# Developing 120 film



## nealjpage (Oct 16, 2005)

So I just shot my first 8 frames of 120 film.  As long as my old Kodak performed the way it should have, I should have some nice shots.  My question is about processing the film.  I noticed a paper backing of some sort at the beginning of the roll.  Will this need to be removed before developing?  How do I remove the exposed roll from the camera without ruining it?  There's no rewinder on this particular camera.  One more:  the numbers I saw through the window on the back--are those printed on the film itself or is there a paper back on the film that needs to be removed, too?  Sorry for all the questions and thanks in advance.


----------



## Hertz van Rental (Oct 17, 2005)

You don't rewind 120. You roll it right through the camera and the paper backing continues beyond the film and wraps it up light tight.
Then open the camera and carefully take out the roll - you will see a small white strip in the middle.
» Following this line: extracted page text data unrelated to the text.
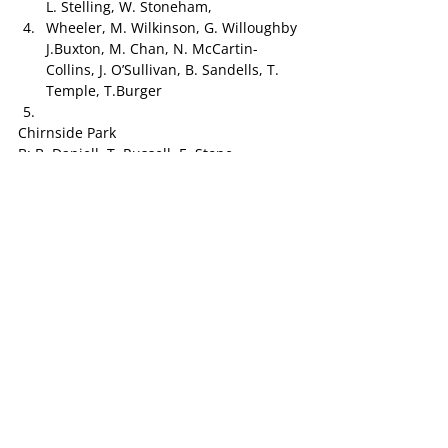
L. Stelling, W. Stoneham,
Wheeler, M. Wilkinson, G. Willoughby 
J.Buxton, M. Chan, N. McCartin-
Collins, J. O’Sullivan, B. Sandells, T. 
Temple, T.Burger
Chirnside Park
B: B. Daniell, T. Russell, E. Stone
HB: S. Hall, K. Urquhart, J. Wells
C: J.  Boehringer, A.  Sutherland, L.  
McGee
HF: W. O’Riley, B. Murphy,
F: C. Clavant, D. Beddome, S. King
R: G. Stephens, B. Slattery, J. Clavant
Int: J. Hollingsworth, R. Johns, A. Puckering
To be selected from:
Harper, M. King
SURREY PARK v. KILSYTH 
Surrey Park
B: J. Mclaren, J. Durand, L. Peters
HB: P. Hatch, G. Haynes, J. Kenworthy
This is gummed. Lick it and stick it down, wrapping it around the roll to keep it tight (Agfa film has a nice mint flavoured one).
In the darkroom remove the seal strip and carefully unwind the roll. You will find the film to be seperate.
Load it on to your spiral until you come to the leading edge which is taped to the paper backing. Carefully tear the paper off and throw away.
Does that help?


----------



## nealjpage (Oct 17, 2005)

Thanks, Hertz.  I'll give 'er a shot this week.


----------



## ksmattfish (Oct 17, 2005)

I was taught by my photo guru to always roll 120 film the other way before I put it on the reel, and remove the paper backing and spool at this time.  This makes it so that the leader (in the center of the roll when it's removed from the camera) is now on the outside, and is the first part of the roll to go onto the reel and get clipped.  Depending on the camera, or a possible loading error, the photos can run pretty close to the end of the roll, and if you clip the end instead of the beginning you are more likely to clip a photo.  

I didn't always used to do this, until once I clipped the last photo on the end of a roll , and it turned out to be the best photo taken on the trip, or it would have been without the clip screwing up the development.


----------